Brenda takes five deep breaths and reaches for the door. Her bedroom opens onto a mezzanine gallery above the double-height living space. A throng of about fifty people sips and babbles around a ridiculous ice sculpture, which depicts a naked muscleman wrestling a python. You are supposed to pour your drink into the man’s grimacing mouth, and then collect it when it dribbles, well-chilled, out of the snake’s mouth, or maybe out of the man’s dick — she isn’t sure whether Mike was joking about that and doesn’t intend to embarrass herself by trying it out. A three-piece funk band is playing some gentle openers. She walks down the open-tread staircase with a white-knuckled grip on the handrail, and tries to ignore the two-dozen faces that glance upwards.
Mike Vickers has a birthday party every two years (on the even years, he lines up a date). He sips his Chablis and casts an approving eye over proceedings. Now that Pete Walley has arrived, the only really significant people missing are Dan (a cousin’s wedding — who gets married in November?) and Mike’s colleague Mij, whose stunning and oddly familiar-looking wife he will once again not meet. Sly bastard, is Mij.

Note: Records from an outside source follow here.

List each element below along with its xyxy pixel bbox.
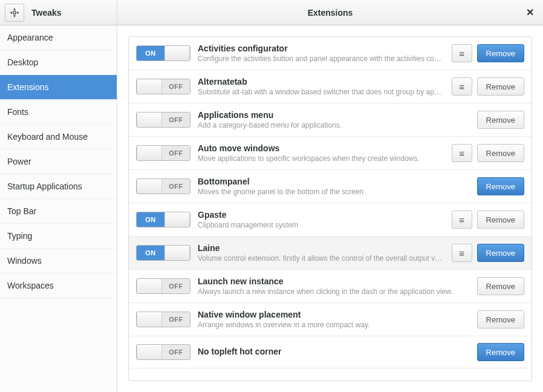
close-icon: ✕ xyxy=(526,7,534,18)
extension-toggle[interactable]: ON xyxy=(136,245,190,261)
extension-row: ONGpasteClipboard management system≡Remo… xyxy=(129,203,532,237)
extension-actions: Remove xyxy=(477,343,524,361)
extension-remove-button[interactable]: Remove xyxy=(477,77,524,96)
toggle-off-label: OFF xyxy=(162,179,190,194)
extension-row: OFFNative window placementArrange window… xyxy=(129,303,532,336)
extension-remove-button[interactable]: Remove xyxy=(477,44,524,62)
extension-remove-button[interactable]: Remove xyxy=(477,277,524,295)
extension-actions: ≡Remove xyxy=(452,211,524,229)
extension-actions: Remove xyxy=(477,111,524,129)
hamburger-icon: ≡ xyxy=(459,215,464,225)
toggle-off-label: OFF xyxy=(162,113,190,127)
extension-text: Applications menuAdd a category-based me… xyxy=(198,110,470,129)
extension-row: OFFLaunch new instanceAlways launch a ne… xyxy=(129,270,532,303)
extension-settings-button[interactable]: ≡ xyxy=(452,211,472,229)
extension-title: Applications menu xyxy=(198,110,470,120)
sidebar-item-desktop[interactable]: Desktop xyxy=(0,50,117,75)
extension-description: Always launch a new instance when clicki… xyxy=(198,287,470,296)
toggle-on-label: ON xyxy=(137,246,164,260)
extension-remove-button[interactable]: Remove xyxy=(477,310,524,328)
extension-actions: Remove xyxy=(477,177,524,195)
extension-row: ONActivities configuratorConfigure the a… xyxy=(129,37,532,70)
hamburger-icon: ≡ xyxy=(459,82,464,92)
locate-button[interactable] xyxy=(5,4,24,22)
extension-list[interactable]: ONActivities configuratorConfigure the a… xyxy=(128,36,532,381)
extension-toggle[interactable]: OFF xyxy=(136,178,190,194)
toggle-knob xyxy=(137,146,162,160)
extension-remove-button[interactable]: Remove xyxy=(477,111,524,129)
extension-toggle[interactable]: OFF xyxy=(136,145,190,161)
header-bar: Tweaks Extensions ✕ xyxy=(0,0,543,25)
extension-row: OFFAuto move windowsMove applications to… xyxy=(129,137,532,170)
sidebar-item-startup-applications[interactable]: Startup Applications xyxy=(0,174,117,199)
extension-title: Activities configurator xyxy=(198,44,444,53)
extension-actions: ≡Remove xyxy=(452,77,524,96)
extension-toggle[interactable]: OFF xyxy=(136,79,190,94)
remove-label: Remove xyxy=(486,149,515,158)
extension-remove-button[interactable]: Remove xyxy=(477,211,524,229)
toggle-knob xyxy=(137,79,162,94)
sidebar-item-typing[interactable]: Typing xyxy=(0,224,117,249)
extension-description: Volume control extension. firstly it all… xyxy=(198,254,444,263)
toggle-on-label: ON xyxy=(137,46,164,60)
extension-title: No topleft hot corner xyxy=(198,347,470,356)
header-right: Extensions ✕ xyxy=(117,0,543,25)
hamburger-icon: ≡ xyxy=(459,48,464,59)
sidebar-item-label: Extensions xyxy=(7,82,48,92)
extension-description: Move applications to specific workspaces… xyxy=(198,154,444,163)
sidebar-item-label: Startup Applications xyxy=(7,181,82,191)
extension-title: Launch new instance xyxy=(198,276,470,286)
remove-label: Remove xyxy=(486,315,515,324)
extension-title: Gpaste xyxy=(198,210,444,220)
locate-icon xyxy=(10,8,19,18)
sidebar-item-label: Appearance xyxy=(7,33,53,42)
extension-title: Bottompanel xyxy=(198,177,470,186)
extension-toggle[interactable]: OFF xyxy=(136,312,190,327)
extension-settings-button[interactable]: ≡ xyxy=(452,244,472,262)
sidebar-item-label: Keyboard and Mouse xyxy=(7,132,88,142)
extension-settings-button[interactable]: ≡ xyxy=(452,44,472,62)
toggle-knob xyxy=(137,312,162,327)
extension-settings-button[interactable]: ≡ xyxy=(452,144,472,162)
sidebar-item-workspaces[interactable]: Workspaces xyxy=(0,273,117,298)
extension-text: Activities configuratorConfigure the act… xyxy=(198,44,444,63)
close-button[interactable]: ✕ xyxy=(522,0,537,25)
extension-remove-button[interactable]: Remove xyxy=(477,244,524,262)
toggle-off-label: OFF xyxy=(162,79,190,94)
extension-remove-button[interactable]: Remove xyxy=(477,144,524,162)
sidebar-item-label: Top Bar xyxy=(7,206,36,216)
extension-toggle[interactable]: OFF xyxy=(136,344,190,360)
extension-toggle[interactable]: OFF xyxy=(136,112,190,128)
extension-toggle[interactable]: OFF xyxy=(136,278,190,294)
sidebar-item-label: Power xyxy=(7,157,31,166)
sidebar-item-fonts[interactable]: Fonts xyxy=(0,100,117,125)
extension-text: Launch new instanceAlways launch a new i… xyxy=(198,276,470,296)
sidebar-item-top-bar[interactable]: Top Bar xyxy=(0,199,117,224)
remove-label: Remove xyxy=(486,49,515,58)
sidebar-item-power[interactable]: Power xyxy=(0,149,117,174)
page-title: Extensions xyxy=(308,8,353,18)
sidebar-item-windows[interactable]: Windows xyxy=(0,249,117,273)
extension-description: Substitute alt-tab with a window based s… xyxy=(198,88,444,96)
extension-text: No topleft hot corner xyxy=(198,347,470,358)
extension-settings-button[interactable]: ≡ xyxy=(452,77,472,96)
extension-text: GpasteClipboard management system xyxy=(198,210,444,229)
toggle-knob xyxy=(137,179,162,194)
extension-description: Clipboard management system xyxy=(198,221,444,229)
app-title: Tweaks xyxy=(31,8,62,18)
extension-description: Arrange windows in overview in a more co… xyxy=(198,321,470,329)
sidebar-item-extensions[interactable]: Extensions xyxy=(0,75,117,100)
toggle-knob xyxy=(137,113,162,127)
extension-remove-button[interactable]: Remove xyxy=(477,343,524,361)
toggle-knob xyxy=(137,345,162,359)
extension-toggle[interactable]: ON xyxy=(136,212,190,227)
sidebar-item-appearance[interactable]: Appearance xyxy=(0,25,117,50)
sidebar-item-keyboard-and-mouse[interactable]: Keyboard and Mouse xyxy=(0,125,117,149)
extension-actions: Remove xyxy=(477,277,524,295)
extension-remove-button[interactable]: Remove xyxy=(477,177,524,195)
toggle-knob xyxy=(137,279,162,293)
extension-toggle[interactable]: ON xyxy=(136,45,190,61)
hamburger-icon: ≡ xyxy=(459,248,464,258)
extension-text: AlternatetabSubstitute alt-tab with a wi… xyxy=(198,77,444,96)
remove-label: Remove xyxy=(486,215,515,224)
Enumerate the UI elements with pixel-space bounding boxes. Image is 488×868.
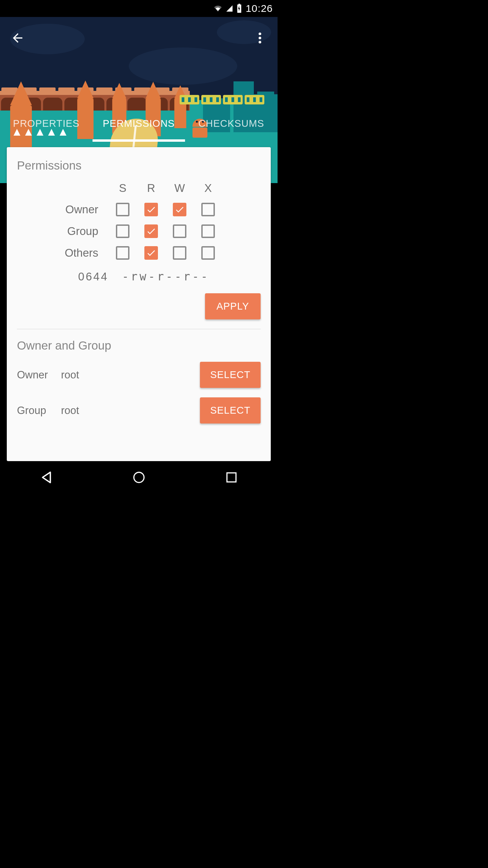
apply-button-label: APPLY bbox=[217, 301, 249, 312]
perm-row-group-label: Group bbox=[67, 225, 108, 238]
tab-checksums[interactable]: CHECKSUMS bbox=[185, 105, 278, 142]
select-button-label: SELECT bbox=[210, 369, 250, 380]
owner-row: Owner root SELECT bbox=[17, 362, 261, 388]
select-group-button[interactable]: SELECT bbox=[200, 397, 261, 423]
wifi-icon bbox=[213, 5, 223, 12]
perm-others-w-checkbox[interactable] bbox=[173, 246, 186, 260]
perm-col-w: W bbox=[174, 182, 185, 195]
perm-others-s-checkbox[interactable] bbox=[116, 246, 129, 260]
tab-bar: PROPERTIES PERMISSIONS CHECKSUMS bbox=[0, 105, 278, 142]
apply-button[interactable]: APPLY bbox=[205, 293, 261, 319]
overflow-menu-button[interactable] bbox=[250, 28, 269, 47]
nav-home-button[interactable] bbox=[119, 467, 159, 488]
perm-group-s-checkbox[interactable] bbox=[116, 224, 129, 238]
permissions-grid: S R W X Owner Group Others bbox=[17, 182, 261, 260]
nav-back-icon bbox=[39, 470, 54, 485]
app-bar bbox=[0, 21, 278, 55]
perm-owner-s-checkbox[interactable] bbox=[116, 203, 129, 216]
perm-group-w-checkbox[interactable] bbox=[173, 224, 186, 238]
cellular-icon bbox=[225, 5, 233, 12]
svg-rect-6 bbox=[227, 473, 236, 482]
nav-recents-button[interactable] bbox=[211, 467, 252, 488]
battery-charging-icon bbox=[236, 4, 242, 13]
device-screen: 10:26 PROPERTIES PERMISSIONS bbox=[0, 0, 278, 494]
perm-group-r-checkbox[interactable] bbox=[144, 224, 158, 238]
tab-label: CHECKSUMS bbox=[198, 118, 264, 129]
svg-point-4 bbox=[259, 41, 261, 43]
section-title-owner-group: Owner and Group bbox=[17, 339, 261, 352]
nav-home-icon bbox=[132, 471, 146, 484]
permissions-symbolic: -rw-r--r-- bbox=[122, 270, 210, 283]
back-button[interactable] bbox=[8, 28, 27, 47]
group-label: Group bbox=[17, 405, 61, 417]
group-value: root bbox=[61, 405, 200, 417]
perm-col-s: S bbox=[119, 182, 126, 195]
perm-others-x-checkbox[interactable] bbox=[201, 246, 215, 260]
status-bar: 10:26 bbox=[0, 0, 278, 17]
owner-value: root bbox=[61, 369, 200, 381]
select-owner-button[interactable]: SELECT bbox=[200, 362, 261, 388]
tab-properties[interactable]: PROPERTIES bbox=[0, 105, 93, 142]
permissions-octal: 0644 bbox=[17, 270, 122, 283]
perm-others-r-checkbox[interactable] bbox=[144, 246, 158, 260]
svg-point-5 bbox=[134, 472, 144, 482]
perm-owner-x-checkbox[interactable] bbox=[201, 203, 215, 216]
perm-col-x: X bbox=[204, 182, 212, 195]
svg-point-2 bbox=[259, 33, 261, 35]
arrow-back-icon bbox=[11, 31, 25, 45]
tab-permissions[interactable]: PERMISSIONS bbox=[93, 105, 185, 142]
more-vert-icon bbox=[253, 31, 267, 45]
system-nav-bar bbox=[0, 461, 278, 494]
group-row: Group root SELECT bbox=[17, 397, 261, 423]
perm-group-x-checkbox[interactable] bbox=[201, 224, 215, 238]
tab-label: PERMISSIONS bbox=[103, 118, 175, 129]
perm-col-r: R bbox=[147, 182, 155, 195]
owner-label: Owner bbox=[17, 369, 61, 381]
svg-point-3 bbox=[259, 37, 261, 39]
perm-row-owner-label: Owner bbox=[65, 203, 108, 216]
svg-rect-1 bbox=[239, 4, 240, 5]
perm-owner-r-checkbox[interactable] bbox=[144, 203, 158, 216]
status-time: 10:26 bbox=[246, 3, 273, 14]
divider bbox=[17, 329, 261, 329]
tab-label: PROPERTIES bbox=[13, 118, 79, 129]
select-button-label: SELECT bbox=[210, 405, 250, 416]
nav-back-button[interactable] bbox=[26, 467, 67, 488]
content-card: Permissions S R W X Owner Group Others 0… bbox=[7, 147, 271, 461]
nav-recents-icon bbox=[225, 471, 238, 484]
section-title-permissions: Permissions bbox=[17, 159, 261, 172]
permissions-mode-row: 0644 -rw-r--r-- bbox=[17, 270, 261, 283]
perm-owner-w-checkbox[interactable] bbox=[173, 203, 186, 216]
perm-row-others-label: Others bbox=[65, 246, 108, 259]
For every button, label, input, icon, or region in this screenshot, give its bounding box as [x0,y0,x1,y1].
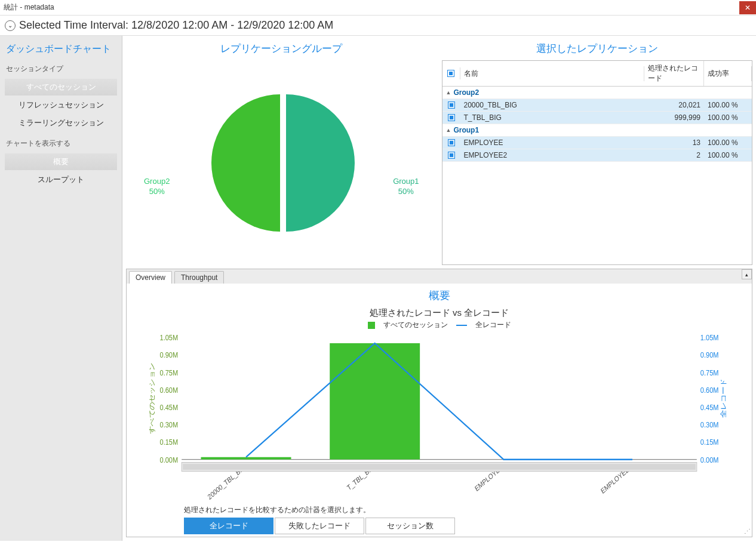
legend-line-icon [456,325,467,326]
replication-group-panel: レプリケーショングループ Group250% Group150% [126,39,437,265]
sidebar-item-all-sessions[interactable]: すべてのセッション [5,79,117,96]
table-row[interactable]: T_TBL_BIG 999,999 100.00 % [442,112,752,124]
window-title: 統計 - metadata [4,2,54,13]
metric-buttons: 全レコード 失敗したレコード セッション数 [134,518,745,537]
btn-all-records[interactable]: 全レコード [184,518,273,534]
svg-text:0.30M: 0.30M [160,420,179,429]
btn-session-count[interactable]: セッション数 [365,518,455,534]
resize-grip-icon[interactable]: ⋰ [744,528,751,535]
bar-line-chart: 0.00M0.00M0.15M0.15M0.30M0.30M0.45M0.45M… [146,334,733,504]
svg-text:0.75M: 0.75M [160,368,179,377]
svg-text:0.90M: 0.90M [700,350,719,359]
svg-text:0.60M: 0.60M [700,386,719,395]
sidebar-item-refresh[interactable]: リフレッシュセッション [5,97,117,113]
row-checkbox[interactable] [448,152,455,159]
svg-rect-20 [330,343,420,460]
svg-text:1.05M: 1.05M [700,334,719,342]
sidebar-group1-label: セッションタイプ [0,61,122,78]
svg-text:0.00M: 0.00M [160,455,179,464]
svg-text:1.05M: 1.05M [160,334,179,342]
overview-panel: 概要 処理されたレコード vs 全レコード すべてのセッション 全レコード 0.… [127,284,752,537]
scroll-up-icon[interactable]: ▴ [742,269,752,279]
svg-rect-19 [201,457,291,460]
svg-text:0.45M: 0.45M [700,403,719,412]
svg-text:0.15M: 0.15M [160,438,179,447]
svg-text:全レコード: 全レコード [720,378,727,418]
table-header: 名前 処理されたレコード 成功率 [442,61,752,87]
table-row[interactable]: EMPLOYEE2 2 100.00 % [442,149,752,162]
pie-label-group1: Group150% [393,177,419,197]
svg-text:0.30M: 0.30M [700,420,719,429]
caret-icon: ▲ [446,127,451,133]
chart-title: 処理されたレコード vs 全レコード [134,307,745,319]
chart-legend: すべてのセッション 全レコード [134,319,745,334]
panel-title-left: レプリケーショングループ [126,39,437,60]
col-name[interactable]: 名前 [460,66,645,81]
svg-text:0.00M: 0.00M [700,455,719,464]
tabs: Overview Throughput [127,269,752,284]
sidebar-item-throughput[interactable]: スループット [5,171,117,188]
sidebar-group2-label: チャートを表示する [0,136,122,152]
pie-label-group2: Group250% [144,177,170,197]
svg-text:0.15M: 0.15M [700,438,719,447]
selected-replication-panel: 選択したレプリケーション 名前 処理されたレコード 成功率 ▲ Group2 [442,39,753,265]
svg-text:0.45M: 0.45M [160,403,179,412]
pie-chart: Group250% Group150% [126,60,437,265]
caret-icon: ▲ [446,90,451,96]
bottom-pane: ▴ Overview Throughput 概要 処理されたレコード vs 全レ… [126,269,752,537]
table-row[interactable]: EMPLOYEE 13 100.00 % [442,137,752,149]
sidebar-item-overview[interactable]: 概要 [5,153,117,170]
col-rate[interactable]: 成功率 [704,66,752,81]
panel-title-right: 選択したレプリケーション [442,39,753,60]
title-bar: 統計 - metadata ✕ [0,0,756,16]
overview-title: 概要 [134,287,745,307]
sidebar-heading: ダッシュボードチャート [0,41,122,61]
sidebar: ダッシュボードチャート セッションタイプ すべてのセッション リフレッシュセッシ… [0,36,122,541]
interval-text: Selected Time Interval: 12/8/2020 12:00 … [19,19,333,32]
group-row-group2[interactable]: ▲ Group2 [442,87,752,99]
interval-bar: ⌄ Selected Time Interval: 12/8/2020 12:0… [0,16,756,36]
svg-text:0.90M: 0.90M [160,350,179,359]
replication-table: 名前 処理されたレコード 成功率 ▲ Group2 20000_TBL_BIG … [442,60,753,265]
col-records[interactable]: 処理されたレコード [644,61,704,86]
sidebar-item-mirroring[interactable]: ミラーリングセッション [5,115,117,131]
collapse-icon[interactable]: ⌄ [5,20,16,31]
header-checkbox[interactable] [447,70,454,77]
svg-text:0.60M: 0.60M [160,386,179,395]
tab-throughput[interactable]: Throughput [174,271,224,284]
table-row[interactable]: 20000_TBL_BIG 20,021 100.00 % [442,99,752,112]
svg-text:0.75M: 0.75M [700,368,719,377]
group-row-group1[interactable]: ▲ Group1 [442,124,752,137]
row-checkbox[interactable] [448,114,455,121]
instruction-text: 処理されたレコードを比較するための計器を選択します。 [134,504,745,518]
btn-failed-records[interactable]: 失敗したレコード [275,518,364,534]
close-button[interactable]: ✕ [739,1,756,14]
legend-bar-icon [368,322,375,329]
tab-overview[interactable]: Overview [129,271,172,284]
svg-text:すべてのセッション: すべてのセッション [148,363,155,434]
svg-rect-28 [183,464,696,470]
row-checkbox[interactable] [448,101,455,109]
row-checkbox[interactable] [448,139,455,146]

Pete is already standing on a chair, force-feeding the Laocoön (a custom order from hotandicy.co.uk, donated by Mike’s new boss, who tactfully declined his invitation) with a vivid red cocktail. There is a crackle of laughter. Brenda isn’t talking to anyone, but looks calm. James, Pete’s tramp, is behaving himself, sampling but not scoffing the nibbles and now eyeing up the place thoughtfully and sipping a bottle of beer.